What to produce:
The output should be the records themselves, given again exactly.

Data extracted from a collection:
Start of Block
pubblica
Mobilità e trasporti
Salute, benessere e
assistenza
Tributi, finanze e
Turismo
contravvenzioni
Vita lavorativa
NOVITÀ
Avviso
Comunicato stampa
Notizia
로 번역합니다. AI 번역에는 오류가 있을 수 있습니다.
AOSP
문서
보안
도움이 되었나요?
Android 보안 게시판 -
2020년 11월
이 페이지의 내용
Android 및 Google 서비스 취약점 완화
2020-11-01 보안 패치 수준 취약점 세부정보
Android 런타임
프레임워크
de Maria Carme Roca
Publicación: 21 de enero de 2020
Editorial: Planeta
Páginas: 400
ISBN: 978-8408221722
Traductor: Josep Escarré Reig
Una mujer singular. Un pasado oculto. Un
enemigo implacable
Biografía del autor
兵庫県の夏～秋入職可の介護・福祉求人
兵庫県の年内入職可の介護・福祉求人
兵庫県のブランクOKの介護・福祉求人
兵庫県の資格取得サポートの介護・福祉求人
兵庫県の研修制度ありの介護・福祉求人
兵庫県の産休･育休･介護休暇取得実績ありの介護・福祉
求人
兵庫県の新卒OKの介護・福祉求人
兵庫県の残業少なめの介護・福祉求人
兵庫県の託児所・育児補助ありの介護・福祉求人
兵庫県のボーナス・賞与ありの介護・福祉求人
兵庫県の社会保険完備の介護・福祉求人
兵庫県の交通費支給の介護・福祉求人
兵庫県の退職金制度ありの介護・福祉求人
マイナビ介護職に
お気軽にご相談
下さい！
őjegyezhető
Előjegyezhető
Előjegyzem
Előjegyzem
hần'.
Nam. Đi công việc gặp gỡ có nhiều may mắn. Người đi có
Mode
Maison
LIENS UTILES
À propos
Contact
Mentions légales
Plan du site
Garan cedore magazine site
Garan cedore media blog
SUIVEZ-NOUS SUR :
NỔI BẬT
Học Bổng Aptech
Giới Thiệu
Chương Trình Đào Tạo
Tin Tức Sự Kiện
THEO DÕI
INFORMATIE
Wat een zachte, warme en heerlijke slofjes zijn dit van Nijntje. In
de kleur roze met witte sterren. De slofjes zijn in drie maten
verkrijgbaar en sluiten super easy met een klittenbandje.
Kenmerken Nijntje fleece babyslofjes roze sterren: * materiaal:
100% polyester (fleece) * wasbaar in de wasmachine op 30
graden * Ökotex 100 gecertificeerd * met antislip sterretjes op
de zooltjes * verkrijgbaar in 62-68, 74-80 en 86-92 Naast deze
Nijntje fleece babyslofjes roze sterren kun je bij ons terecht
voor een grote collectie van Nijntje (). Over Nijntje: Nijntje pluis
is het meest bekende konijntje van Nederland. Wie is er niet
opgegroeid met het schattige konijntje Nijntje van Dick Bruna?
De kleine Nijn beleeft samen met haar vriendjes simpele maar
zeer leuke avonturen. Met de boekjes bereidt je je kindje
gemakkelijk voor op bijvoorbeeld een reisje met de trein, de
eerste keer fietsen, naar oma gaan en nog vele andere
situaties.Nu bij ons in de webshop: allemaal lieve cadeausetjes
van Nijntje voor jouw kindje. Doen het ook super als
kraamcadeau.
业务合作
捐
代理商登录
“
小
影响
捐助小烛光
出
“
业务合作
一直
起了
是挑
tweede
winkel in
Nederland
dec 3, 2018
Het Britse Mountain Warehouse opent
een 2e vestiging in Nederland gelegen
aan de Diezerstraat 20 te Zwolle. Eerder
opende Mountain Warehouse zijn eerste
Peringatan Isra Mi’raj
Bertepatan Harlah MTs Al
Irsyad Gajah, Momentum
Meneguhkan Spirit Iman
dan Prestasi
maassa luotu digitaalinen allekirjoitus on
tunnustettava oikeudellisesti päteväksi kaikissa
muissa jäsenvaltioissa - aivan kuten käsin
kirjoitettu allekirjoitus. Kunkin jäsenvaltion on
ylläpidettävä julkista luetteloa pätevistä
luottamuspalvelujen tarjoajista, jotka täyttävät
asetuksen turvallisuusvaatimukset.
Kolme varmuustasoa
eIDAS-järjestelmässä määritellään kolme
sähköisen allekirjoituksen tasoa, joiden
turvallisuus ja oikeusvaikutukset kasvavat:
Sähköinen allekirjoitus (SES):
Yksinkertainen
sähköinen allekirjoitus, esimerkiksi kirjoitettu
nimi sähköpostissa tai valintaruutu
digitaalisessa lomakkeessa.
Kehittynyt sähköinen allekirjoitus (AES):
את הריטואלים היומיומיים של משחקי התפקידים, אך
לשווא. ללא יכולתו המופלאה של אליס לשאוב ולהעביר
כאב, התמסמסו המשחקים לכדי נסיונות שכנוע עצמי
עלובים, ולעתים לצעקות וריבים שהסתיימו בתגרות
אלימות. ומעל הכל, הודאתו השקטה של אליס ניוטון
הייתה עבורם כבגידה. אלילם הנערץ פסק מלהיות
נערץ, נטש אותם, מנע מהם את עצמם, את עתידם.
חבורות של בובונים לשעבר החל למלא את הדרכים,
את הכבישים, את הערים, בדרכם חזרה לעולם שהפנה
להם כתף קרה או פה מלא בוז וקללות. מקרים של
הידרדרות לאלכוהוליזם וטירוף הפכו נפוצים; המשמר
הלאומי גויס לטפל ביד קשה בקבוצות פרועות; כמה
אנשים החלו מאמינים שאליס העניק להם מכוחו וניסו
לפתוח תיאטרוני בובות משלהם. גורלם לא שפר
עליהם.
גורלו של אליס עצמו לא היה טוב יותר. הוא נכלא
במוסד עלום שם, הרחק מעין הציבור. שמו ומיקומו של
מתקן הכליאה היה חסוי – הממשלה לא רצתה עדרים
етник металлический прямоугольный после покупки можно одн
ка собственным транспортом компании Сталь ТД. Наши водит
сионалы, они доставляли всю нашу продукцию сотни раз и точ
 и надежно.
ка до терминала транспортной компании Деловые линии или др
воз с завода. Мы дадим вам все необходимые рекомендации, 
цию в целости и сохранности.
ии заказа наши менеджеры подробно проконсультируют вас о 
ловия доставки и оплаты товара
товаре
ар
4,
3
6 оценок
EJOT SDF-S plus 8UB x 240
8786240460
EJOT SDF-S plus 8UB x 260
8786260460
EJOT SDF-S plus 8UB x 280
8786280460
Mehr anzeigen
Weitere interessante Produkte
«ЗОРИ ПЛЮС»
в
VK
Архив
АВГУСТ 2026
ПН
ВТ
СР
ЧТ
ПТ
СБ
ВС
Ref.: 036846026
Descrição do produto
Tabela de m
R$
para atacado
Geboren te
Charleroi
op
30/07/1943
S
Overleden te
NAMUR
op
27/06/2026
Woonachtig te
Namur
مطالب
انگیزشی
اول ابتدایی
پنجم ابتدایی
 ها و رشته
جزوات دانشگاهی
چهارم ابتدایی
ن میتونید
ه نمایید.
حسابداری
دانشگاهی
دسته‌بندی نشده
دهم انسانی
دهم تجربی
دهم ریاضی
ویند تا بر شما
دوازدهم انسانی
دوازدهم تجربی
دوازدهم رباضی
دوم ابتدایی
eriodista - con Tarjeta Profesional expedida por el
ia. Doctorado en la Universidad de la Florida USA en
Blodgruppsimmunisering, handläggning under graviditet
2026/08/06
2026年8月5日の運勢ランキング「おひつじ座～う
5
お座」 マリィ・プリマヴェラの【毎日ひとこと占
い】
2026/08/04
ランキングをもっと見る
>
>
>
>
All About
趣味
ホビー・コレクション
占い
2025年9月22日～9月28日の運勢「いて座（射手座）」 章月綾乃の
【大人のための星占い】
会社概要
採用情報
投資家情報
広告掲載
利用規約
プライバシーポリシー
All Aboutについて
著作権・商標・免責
End of Block
Answer box:
pubblica
Mobilità e trasporti
Salute, benessere e
assistenza
Tributi, finanze e
Turismo
contravvenzioni
Vita lavorativa
NOVITÀ
Avviso
Comunicato stampa
Notizia
로 번역합니다. AI 번역에는 오류가 있을 수 있습니다.
AOSP
문서
보안
도움이 되었나요?
Android 보안 게시판 -
2020년 11월
이 페이지의 내용
Android 및 Google 서비스 취약점 완화
2020-11-01 보안 패치 수준 취약점 세부정보
Android 런타임
프레임워크
de Maria Carme Roca
Publicación: 21 de enero de 2020
Editorial: Planeta
Páginas: 400
ISBN: 978-8408221722
Traductor: Josep Escarré Reig
Una mujer singular. Un pasado oculto. Un
enemigo implacable
Biografía del autor
兵庫県の夏～秋入職可の介護・福祉求人
兵庫県の年内入職可の介護・福祉求人
兵庫県のブランクOKの介護・福祉求人
兵庫県の資格取得サポートの介護・福祉求人
兵庫県の研修制度ありの介護・福祉求人
兵庫県の産休･育休･介護休暇取得実績ありの介護・福祉
求人
兵庫県の新卒OKの介護・福祉求人
兵庫県の残業少なめの介護・福祉求人
兵庫県の託児所・育児補助ありの介護・福祉求人
兵庫県のボーナス・賞与ありの介護・福祉求人
兵庫県の社会保険完備の介護・福祉求人
兵庫県の交通費支給の介護・福祉求人
兵庫県の退職金制度ありの介護・福祉求人
マイナビ介護職に
お気軽にご相談
下さい！
őjegyezhető
Előjegyezhető
Előjegyzem
Előjegyzem
hần'.
Nam. Đi công việc gặp gỡ có nhiều may mắn. Người đi có
Mode
Maison
LIENS UTILES
À propos
Contact
Mentions légales
Plan du site
Garan cedore magazine site
Garan cedore media blog
SUIVEZ-NOUS SUR :
NỔI BẬT
Học Bổng Aptech
Giới Thiệu
Chương Trình Đào Tạo
Tin Tức Sự Kiện
THEO DÕI
INFORMATIE
Wat een zachte, warme en heerlijke slofjes zijn dit van Nijntje. In
de kleur roze met witte sterren. De slofjes zijn in drie maten
verkrijgbaar en sluiten super easy met een klittenbandje.
Kenmerken Nijntje fleece babyslofjes roze sterren: * materiaal:
100% polyester (fleece) * wasbaar in de wasmachine op 30
graden * Ökotex 100 gecertificeerd * met antislip sterretjes op
de zooltjes * verkrijgbaar in 62-68, 74-80 en 86-92 Naast deze
Nijntje fleece babyslofjes roze sterren kun je bij ons terecht
voor een grote collectie van Nijntje (). Over Nijntje: Nijntje pluis
is het meest bekende konijntje van Nederland. Wie is er niet
opgegroeid met het schattige konijntje Nijntje van Dick Bruna?
De kleine Nijn beleeft samen met haar vriendjes simpele maar
zeer leuke avonturen. Met de boekjes bereidt je je kindje
gemakkelijk voor op bijvoorbeeld een reisje met de trein, de
eerste keer fietsen, naar oma gaan en nog vele andere
situaties.Nu bij ons in de webshop: allemaal lieve cadeausetjes
van Nijntje voor jouw kindje. Doen het ook super als
kraamcadeau.
业务合作
捐
代理商登录
“
小
影响
捐助小烛光
出
“
业务合作
一直
起了
是挑
tweede
winkel in
Nederland
dec 3, 2018
Het Britse Mountain Warehouse opent
een 2e vestiging in Nederland gelegen
aan de Diezerstraat 20 te Zwolle. Eerder
opende Mountain Warehouse zijn eerste
Peringatan Isra Mi’raj
Bertepatan Harlah MTs Al
Irsyad Gajah, Momentum
Meneguhkan Spirit Iman
dan Prestasi
maassa luotu digitaalinen allekirjoitus on
tunnustettava oikeudellisesti päteväksi kaikissa
muissa jäsenvaltioissa - aivan kuten käsin
kirjoitettu allekirjoitus. Kunkin jäsenvaltion on
ylläpidettävä julkista luetteloa pätevistä
luottamuspalvelujen tarjoajista, jotka täyttävät
asetuksen turvallisuusvaatimukset.
Kolme varmuustasoa
eIDAS-järjestelmässä määritellään kolme
sähköisen allekirjoituksen tasoa, joiden
turvallisuus ja oikeusvaikutukset kasvavat:
Sähköinen allekirjoitus (SES):
Yksinkertainen
sähköinen allekirjoitus, esimerkiksi kirjoitettu
nimi sähköpostissa tai valintaruutu
digitaalisessa lomakkeessa.
Kehittynyt sähköinen allekirjoitus (AES):
את הריטואלים היומיומיים של משחקי התפקידים, אך
לשווא. ללא יכולתו המופלאה של אליס לשאוב ולהעביר
כאב, התמסמסו המשחקים לכדי נסיונות שכנוע עצמי
עלובים, ולעתים לצעקות וריבים שהסתיימו בתגרות
אלימות. ומעל הכל, הודאתו השקטה של אליס ניוטון
הייתה עבורם כבגידה. אלילם הנערץ פסק מלהיות
נערץ, נטש אותם, מנע מהם את עצמם, את עתידם.
חבורות של בובונים לשעבר החל למלא את הדרכים,
את הכבישים, את הערים, בדרכם חזרה לעולם שהפנה
להם כתף קרה או פה מלא בוז וקללות. מקרים של
הידרדרות לאלכוהוליזם וטירוף הפכו נפוצים; המשמר
הלאומי גויס לטפל ביד קשה בקבוצות פרועות; כמה
אנשים החלו מאמינים שאליס העניק להם מכוחו וניסו
לפתוח תיאטרוני בובות משלהם. גורלם לא שפר
עליהם.
גורלו של אליס עצמו לא היה טוב יותר. הוא נכלא
במוסד עלום שם, הרחק מעין הציבור. שמו ומיקומו של
מתקן הכליאה היה חסוי – הממשלה לא רצתה עדרים
етник металлический прямоугольный после покупки можно одн
ка собственным транспортом компании Сталь ТД. Наши водит
сионалы, они доставляли всю нашу продукцию сотни раз и точ
 и надежно.
ка до терминала транспортной компании Деловые линии или др
воз с завода. Мы дадим вам все необходимые рекомендации, 
цию в целости и сохранности.
ии заказа наши менеджеры подробно проконсультируют вас о 
ловия доставки и оплаты товара
товаре
ар
4,
3
6 оценок
EJOT SDF-S plus 8UB x 240
8786240460
EJOT SDF-S plus 8UB x 260
8786260460
EJOT SDF-S plus 8UB x 280
8786280460
Mehr anzeigen
Weitere interessante Produkte
«ЗОРИ ПЛЮС»
в
VK
Архив
АВГУСТ 2026
ПН
ВТ
СР
ЧТ
ПТ
СБ
ВС
Ref.: 036846026
Descrição do produto
Tabela de m
R$
para atacado
Geboren te
Charleroi
op
30/07/1943
S
Overleden te
NAMUR
op
27/06/2026
Woonachtig te
Namur
مطالب
انگیزشی
اول ابتدایی
پنجم ابتدایی
 ها و رشته
جزوات دانشگاهی
چهارم ابتدایی
ن میتونید
ه نمایید.
حسابداری
دانشگاهی
دسته‌بندی نشده
دهم انسانی
دهم تجربی
دهم ریاضی
ویند تا بر شما
دوازدهم انسانی
دوازدهم تجربی
دوازدهم رباضی
دوم ابتدایی
eriodista - con Tarjeta Profesional expedida por el
ia. Doctorado en la Universidad de la Florida USA en
Blodgruppsimmunisering, handläggning under graviditet
2026/08/06
2026年8月5日の運勢ランキング「おひつじ座～う
5
お座」 マリィ・プリマヴェラの【毎日ひとこと占
い】
2026/08/04
ランキングをもっと見る
>
>
>
>
All About
趣味
ホビー・コレクション
占い
2025年9月22日～9月28日の運勢「いて座（射手座）」 章月綾乃の
【大人のための星占い】
会社概要
採用情報
投資家情報
広告掲載
利用規約
プライバシーポリシー
All Aboutについて
著作権・商標・免責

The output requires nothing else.